Kritik an Seehofer-Äußerung

Bundesinnenminister Horst Seehofer (CSU) hatte mit Äußerungen über Abschiebungen nach Afghanistan zum Teil scharfe Kritik geerntet. Zu Beginn der Vorstellung seines "Masterplans Migration" hatte der CSU-Chef am Dienstag in Berlin gesagt, dass "ausgerechnet" an seinem 69. Geburtstag vor einer Woche 69 Menschen nach Afghanistan zurückgeführt worden seien. "Das war von mir nicht so bestellt", sagte er. Am Mittwoch wurde bekannt, dass einer der Abgeschobenen leblos in einer Zwischenunterkunft in Kabul aufgefunden wurde. Offenbar hatte er sich selbst das Leben genommen.

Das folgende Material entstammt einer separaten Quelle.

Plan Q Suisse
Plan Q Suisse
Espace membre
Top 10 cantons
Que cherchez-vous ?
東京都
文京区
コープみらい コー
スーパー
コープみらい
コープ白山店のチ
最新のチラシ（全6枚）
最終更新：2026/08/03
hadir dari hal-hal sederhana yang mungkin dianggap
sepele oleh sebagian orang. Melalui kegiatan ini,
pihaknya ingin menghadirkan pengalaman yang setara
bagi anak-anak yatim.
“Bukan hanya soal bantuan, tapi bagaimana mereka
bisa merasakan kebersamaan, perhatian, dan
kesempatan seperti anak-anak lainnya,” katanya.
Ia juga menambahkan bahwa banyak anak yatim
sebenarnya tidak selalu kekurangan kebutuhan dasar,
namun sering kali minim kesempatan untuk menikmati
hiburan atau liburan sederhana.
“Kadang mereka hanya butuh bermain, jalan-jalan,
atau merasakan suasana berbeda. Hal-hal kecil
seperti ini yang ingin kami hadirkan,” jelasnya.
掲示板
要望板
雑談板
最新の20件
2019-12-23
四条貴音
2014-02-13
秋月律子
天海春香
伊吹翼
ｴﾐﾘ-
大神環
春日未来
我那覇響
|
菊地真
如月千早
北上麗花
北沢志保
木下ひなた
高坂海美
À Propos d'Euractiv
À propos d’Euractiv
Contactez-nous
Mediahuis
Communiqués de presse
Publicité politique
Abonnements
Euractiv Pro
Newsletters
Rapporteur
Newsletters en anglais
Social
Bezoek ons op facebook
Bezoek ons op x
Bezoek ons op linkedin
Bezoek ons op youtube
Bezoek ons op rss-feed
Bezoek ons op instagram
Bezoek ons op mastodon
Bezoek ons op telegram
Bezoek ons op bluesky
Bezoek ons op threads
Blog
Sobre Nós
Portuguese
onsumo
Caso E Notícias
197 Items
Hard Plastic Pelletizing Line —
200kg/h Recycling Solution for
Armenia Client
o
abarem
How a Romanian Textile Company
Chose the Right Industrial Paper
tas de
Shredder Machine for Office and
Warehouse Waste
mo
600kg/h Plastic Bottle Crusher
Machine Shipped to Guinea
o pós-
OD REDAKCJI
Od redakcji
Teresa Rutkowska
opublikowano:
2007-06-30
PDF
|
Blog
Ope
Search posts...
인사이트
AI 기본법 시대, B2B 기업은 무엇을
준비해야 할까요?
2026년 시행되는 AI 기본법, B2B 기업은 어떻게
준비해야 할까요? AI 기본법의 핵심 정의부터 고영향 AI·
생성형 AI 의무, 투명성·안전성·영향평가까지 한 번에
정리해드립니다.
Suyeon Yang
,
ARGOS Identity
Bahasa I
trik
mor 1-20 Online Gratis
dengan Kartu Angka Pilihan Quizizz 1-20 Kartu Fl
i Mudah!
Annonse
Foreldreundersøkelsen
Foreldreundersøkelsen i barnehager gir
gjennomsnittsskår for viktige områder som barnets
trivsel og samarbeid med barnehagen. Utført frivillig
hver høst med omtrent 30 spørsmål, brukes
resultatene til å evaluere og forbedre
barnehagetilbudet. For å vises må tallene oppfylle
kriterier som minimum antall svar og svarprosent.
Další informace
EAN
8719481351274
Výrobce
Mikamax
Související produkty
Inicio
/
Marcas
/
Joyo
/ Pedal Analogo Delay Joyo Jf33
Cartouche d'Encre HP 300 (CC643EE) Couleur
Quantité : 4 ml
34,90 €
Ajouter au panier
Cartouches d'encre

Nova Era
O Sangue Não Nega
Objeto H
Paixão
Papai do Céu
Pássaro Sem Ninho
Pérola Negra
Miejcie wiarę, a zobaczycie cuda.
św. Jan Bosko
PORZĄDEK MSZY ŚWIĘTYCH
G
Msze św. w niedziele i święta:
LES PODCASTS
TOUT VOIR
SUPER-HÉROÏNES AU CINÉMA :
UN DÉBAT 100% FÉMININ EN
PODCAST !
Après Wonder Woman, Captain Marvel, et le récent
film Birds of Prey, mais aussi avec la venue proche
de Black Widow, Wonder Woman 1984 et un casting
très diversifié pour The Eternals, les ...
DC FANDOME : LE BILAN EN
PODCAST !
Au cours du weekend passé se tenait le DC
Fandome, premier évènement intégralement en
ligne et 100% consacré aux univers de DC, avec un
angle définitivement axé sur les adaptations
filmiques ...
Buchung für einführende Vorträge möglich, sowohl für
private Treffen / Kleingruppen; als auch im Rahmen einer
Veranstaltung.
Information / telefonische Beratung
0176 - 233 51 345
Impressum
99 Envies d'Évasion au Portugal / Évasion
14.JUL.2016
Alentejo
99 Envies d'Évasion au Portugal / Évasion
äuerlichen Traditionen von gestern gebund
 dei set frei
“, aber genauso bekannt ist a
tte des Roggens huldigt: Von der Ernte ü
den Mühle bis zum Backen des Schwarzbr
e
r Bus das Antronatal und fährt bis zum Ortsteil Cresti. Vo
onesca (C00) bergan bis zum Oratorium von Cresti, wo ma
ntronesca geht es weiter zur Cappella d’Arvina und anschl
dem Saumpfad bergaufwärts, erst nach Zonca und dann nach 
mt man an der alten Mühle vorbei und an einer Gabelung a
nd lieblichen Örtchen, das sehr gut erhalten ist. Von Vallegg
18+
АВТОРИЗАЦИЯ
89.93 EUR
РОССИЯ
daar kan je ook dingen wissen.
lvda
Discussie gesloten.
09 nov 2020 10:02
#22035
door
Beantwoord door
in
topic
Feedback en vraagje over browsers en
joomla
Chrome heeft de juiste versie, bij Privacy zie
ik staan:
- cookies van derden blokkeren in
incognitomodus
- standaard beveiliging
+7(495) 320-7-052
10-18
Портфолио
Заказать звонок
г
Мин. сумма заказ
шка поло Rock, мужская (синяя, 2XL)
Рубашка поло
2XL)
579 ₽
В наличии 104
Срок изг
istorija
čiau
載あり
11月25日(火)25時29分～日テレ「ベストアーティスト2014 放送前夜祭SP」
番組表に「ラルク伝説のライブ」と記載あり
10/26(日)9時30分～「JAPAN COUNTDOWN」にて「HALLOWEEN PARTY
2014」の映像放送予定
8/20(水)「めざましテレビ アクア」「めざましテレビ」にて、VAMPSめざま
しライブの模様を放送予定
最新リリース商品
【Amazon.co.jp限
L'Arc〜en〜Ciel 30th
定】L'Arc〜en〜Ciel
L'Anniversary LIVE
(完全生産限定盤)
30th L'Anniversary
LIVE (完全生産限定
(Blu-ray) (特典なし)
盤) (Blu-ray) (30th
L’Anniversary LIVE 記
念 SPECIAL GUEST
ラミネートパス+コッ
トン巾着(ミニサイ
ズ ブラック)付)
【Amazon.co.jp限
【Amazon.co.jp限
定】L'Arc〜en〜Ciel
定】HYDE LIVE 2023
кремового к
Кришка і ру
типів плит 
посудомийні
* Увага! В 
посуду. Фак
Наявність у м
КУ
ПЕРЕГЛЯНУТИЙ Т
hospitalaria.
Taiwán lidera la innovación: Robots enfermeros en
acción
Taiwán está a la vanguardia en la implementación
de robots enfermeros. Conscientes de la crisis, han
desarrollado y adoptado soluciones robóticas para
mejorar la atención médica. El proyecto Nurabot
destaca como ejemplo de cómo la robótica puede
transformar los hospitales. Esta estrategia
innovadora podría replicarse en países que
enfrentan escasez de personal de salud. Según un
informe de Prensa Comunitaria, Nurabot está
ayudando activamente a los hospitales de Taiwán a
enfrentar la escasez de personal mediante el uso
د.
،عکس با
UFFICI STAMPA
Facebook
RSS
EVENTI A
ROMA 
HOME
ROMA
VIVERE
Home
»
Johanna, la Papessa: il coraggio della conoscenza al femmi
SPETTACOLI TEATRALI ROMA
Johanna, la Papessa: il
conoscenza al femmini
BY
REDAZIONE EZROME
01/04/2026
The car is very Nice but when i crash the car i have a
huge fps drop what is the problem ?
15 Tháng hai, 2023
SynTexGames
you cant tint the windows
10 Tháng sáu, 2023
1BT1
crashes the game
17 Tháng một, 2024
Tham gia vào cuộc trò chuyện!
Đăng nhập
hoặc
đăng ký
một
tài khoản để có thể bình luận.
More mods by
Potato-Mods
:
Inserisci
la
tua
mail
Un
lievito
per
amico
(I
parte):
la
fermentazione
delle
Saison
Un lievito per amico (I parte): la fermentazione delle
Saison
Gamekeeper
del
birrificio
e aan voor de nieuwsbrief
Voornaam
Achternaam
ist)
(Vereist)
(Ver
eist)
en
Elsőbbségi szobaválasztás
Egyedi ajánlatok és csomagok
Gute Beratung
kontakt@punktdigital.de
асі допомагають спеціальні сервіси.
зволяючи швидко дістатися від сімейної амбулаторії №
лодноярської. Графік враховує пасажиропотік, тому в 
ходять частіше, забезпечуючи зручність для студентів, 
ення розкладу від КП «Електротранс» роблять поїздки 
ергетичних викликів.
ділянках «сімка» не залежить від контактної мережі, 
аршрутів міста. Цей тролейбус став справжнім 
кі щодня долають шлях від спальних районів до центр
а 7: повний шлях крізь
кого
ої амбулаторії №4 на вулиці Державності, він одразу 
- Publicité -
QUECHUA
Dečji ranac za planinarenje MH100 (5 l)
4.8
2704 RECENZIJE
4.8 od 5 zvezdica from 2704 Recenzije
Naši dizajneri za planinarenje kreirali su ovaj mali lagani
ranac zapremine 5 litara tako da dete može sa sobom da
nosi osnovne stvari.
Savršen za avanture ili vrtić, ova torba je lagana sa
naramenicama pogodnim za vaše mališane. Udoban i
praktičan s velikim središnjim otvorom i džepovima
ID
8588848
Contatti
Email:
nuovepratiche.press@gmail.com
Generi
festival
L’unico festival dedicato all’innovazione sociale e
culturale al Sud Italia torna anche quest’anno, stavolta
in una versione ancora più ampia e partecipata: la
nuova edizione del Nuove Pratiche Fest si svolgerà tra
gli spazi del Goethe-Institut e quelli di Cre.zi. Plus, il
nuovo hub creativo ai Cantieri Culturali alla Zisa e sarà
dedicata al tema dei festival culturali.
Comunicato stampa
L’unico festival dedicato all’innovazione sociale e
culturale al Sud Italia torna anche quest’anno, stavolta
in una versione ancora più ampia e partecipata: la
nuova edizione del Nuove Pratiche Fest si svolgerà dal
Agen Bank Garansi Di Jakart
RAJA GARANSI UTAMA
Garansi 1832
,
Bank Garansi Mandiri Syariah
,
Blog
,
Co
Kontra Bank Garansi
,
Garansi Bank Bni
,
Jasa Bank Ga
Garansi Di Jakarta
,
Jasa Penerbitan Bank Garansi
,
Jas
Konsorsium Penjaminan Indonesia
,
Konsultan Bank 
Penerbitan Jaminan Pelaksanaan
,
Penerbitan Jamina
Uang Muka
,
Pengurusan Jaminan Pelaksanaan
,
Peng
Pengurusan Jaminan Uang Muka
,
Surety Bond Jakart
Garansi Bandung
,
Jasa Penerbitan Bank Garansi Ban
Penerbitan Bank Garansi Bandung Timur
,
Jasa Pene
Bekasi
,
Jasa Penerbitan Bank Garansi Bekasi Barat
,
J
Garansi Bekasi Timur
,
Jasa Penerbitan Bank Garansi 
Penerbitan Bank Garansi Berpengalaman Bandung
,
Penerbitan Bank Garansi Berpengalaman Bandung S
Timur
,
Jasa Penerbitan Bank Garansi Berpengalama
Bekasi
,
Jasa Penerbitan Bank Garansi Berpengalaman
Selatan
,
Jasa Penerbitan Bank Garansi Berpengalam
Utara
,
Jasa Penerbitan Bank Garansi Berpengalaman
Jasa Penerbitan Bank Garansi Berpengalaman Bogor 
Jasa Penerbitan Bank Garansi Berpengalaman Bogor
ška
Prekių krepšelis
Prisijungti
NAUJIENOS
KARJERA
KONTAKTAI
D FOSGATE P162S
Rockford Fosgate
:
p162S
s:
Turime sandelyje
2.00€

"Es ist eine Atmosphäre entstanden, in der nicht die Rettung des Lebens von Menschen als Erfolg gesehen wird, sondern ihre Abschiebung in möglichst großer Zahl", sagte Bedford-Strohm. "Als Christen glauben wir, dass jeder Mensch geschaffen ist zum Bilde Gottes." Wer den christlichen Glauben ernst nehme, müsse in seinem öffentlichen Reden und politischen Handeln die damit verbundene Achtung vor jedem Menschen zum Ausdruck bringen, betonte der EKD-Ratsvorsitzende und bayerische Landesbischof.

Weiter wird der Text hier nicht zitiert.